* **WHAT IS BEING ASKED**: Take the entries that follow and return exactly the lines from the one holding "Sennheiser MKE 1 (312, 1083)" through the one holding "Cookies (181, 1481)", both included. Nothing else is needed.

[Items listed in a dataset]
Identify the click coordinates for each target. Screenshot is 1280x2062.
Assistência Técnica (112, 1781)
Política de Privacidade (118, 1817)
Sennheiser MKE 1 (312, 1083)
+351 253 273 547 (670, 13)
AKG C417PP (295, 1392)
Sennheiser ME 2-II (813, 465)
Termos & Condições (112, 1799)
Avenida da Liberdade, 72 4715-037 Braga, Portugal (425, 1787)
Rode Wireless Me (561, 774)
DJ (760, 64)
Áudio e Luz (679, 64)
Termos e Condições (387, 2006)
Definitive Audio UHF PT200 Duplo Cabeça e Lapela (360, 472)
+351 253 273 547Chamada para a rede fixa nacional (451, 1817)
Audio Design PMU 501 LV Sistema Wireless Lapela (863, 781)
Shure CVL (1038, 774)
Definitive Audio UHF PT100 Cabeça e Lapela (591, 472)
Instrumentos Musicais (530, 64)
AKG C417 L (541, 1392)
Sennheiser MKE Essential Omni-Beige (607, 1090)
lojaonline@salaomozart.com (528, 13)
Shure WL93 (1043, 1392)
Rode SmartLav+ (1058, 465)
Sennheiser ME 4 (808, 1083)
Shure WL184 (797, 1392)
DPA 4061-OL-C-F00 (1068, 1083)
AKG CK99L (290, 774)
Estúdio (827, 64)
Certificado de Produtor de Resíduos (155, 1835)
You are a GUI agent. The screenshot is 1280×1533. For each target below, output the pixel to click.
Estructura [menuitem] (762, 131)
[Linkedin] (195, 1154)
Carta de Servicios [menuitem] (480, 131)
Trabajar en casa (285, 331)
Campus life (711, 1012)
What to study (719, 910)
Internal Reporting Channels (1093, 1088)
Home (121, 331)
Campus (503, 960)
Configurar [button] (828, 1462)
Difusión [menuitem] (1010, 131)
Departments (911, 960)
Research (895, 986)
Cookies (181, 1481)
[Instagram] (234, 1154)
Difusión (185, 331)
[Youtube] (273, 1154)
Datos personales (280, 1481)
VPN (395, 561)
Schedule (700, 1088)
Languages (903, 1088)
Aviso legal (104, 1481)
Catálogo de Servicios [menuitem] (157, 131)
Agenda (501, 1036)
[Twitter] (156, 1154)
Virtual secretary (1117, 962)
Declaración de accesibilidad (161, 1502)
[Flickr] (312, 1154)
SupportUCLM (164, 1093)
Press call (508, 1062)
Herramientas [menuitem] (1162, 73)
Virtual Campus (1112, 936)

* **SOLUTION TO THE PROBLEM**:
Sennheiser MKE 1 (312, 1083)
+351 253 273 547 (670, 13)
AKG C417PP (295, 1392)
Sennheiser ME 2-II (813, 465)
Termos & Condições (112, 1799)
Avenida da Liberdade, 72 4715-037 Braga, Portugal (425, 1787)
Rode Wireless Me (561, 774)
DJ (760, 64)
Áudio e Luz (679, 64)
Termos e Condições (387, 2006)
Definitive Audio UHF PT200 Duplo Cabeça e Lapela (360, 472)
+351 253 273 547Chamada para a rede fixa nacional (451, 1817)
Audio Design PMU 501 LV Sistema Wireless Lapela (863, 781)
Shure CVL (1038, 774)
Definitive Audio UHF PT100 Cabeça e Lapela (591, 472)
Instrumentos Musicais (530, 64)
AKG C417 L (541, 1392)
Sennheiser MKE Essential Omni-Beige (607, 1090)
lojaonline@salaomozart.com (528, 13)
Shure WL93 (1043, 1392)
Rode SmartLav+ (1058, 465)
Sennheiser ME 4 (808, 1083)
Shure WL184 (797, 1392)
DPA 4061-OL-C-F00 (1068, 1083)
AKG CK99L (290, 774)
Estúdio (827, 64)
Certificado de Produtor de Resíduos (155, 1835)
You are a GUI agent. The screenshot is 1280×1533. For each target below, output the pixel to click.
Estructura [menuitem] (762, 131)
[Linkedin] (195, 1154)
Carta de Servicios [menuitem] (480, 131)
Trabajar en casa (285, 331)
Campus life (711, 1012)
What to study (719, 910)
Internal Reporting Channels (1093, 1088)
Home (121, 331)
Campus (503, 960)
Configurar [button] (828, 1462)
Difusión [menuitem] (1010, 131)
Departments (911, 960)
Research (895, 986)
Cookies (181, 1481)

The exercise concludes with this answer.